- Opening Delimiter -

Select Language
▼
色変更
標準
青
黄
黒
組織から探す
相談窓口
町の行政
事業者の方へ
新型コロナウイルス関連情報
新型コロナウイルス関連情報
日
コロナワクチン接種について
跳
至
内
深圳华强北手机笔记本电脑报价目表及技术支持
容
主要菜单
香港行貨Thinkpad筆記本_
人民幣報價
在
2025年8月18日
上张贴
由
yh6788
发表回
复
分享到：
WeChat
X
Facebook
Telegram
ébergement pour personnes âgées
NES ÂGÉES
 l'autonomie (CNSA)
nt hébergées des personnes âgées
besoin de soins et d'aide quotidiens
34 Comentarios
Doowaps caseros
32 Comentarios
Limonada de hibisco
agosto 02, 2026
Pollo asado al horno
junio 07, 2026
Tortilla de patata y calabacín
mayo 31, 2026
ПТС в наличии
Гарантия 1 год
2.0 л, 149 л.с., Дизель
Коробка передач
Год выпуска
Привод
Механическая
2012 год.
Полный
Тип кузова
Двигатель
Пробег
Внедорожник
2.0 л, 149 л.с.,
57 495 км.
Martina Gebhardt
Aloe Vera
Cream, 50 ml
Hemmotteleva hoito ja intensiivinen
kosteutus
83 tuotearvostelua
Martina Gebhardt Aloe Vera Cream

- Closing Delimiter -

▶ [Work item]: If a line in the listing contains the string "Cream", copy it.

▶ [Expected answer]:
Cream, 50 ml
Martina Gebhardt Aloe Vera Cream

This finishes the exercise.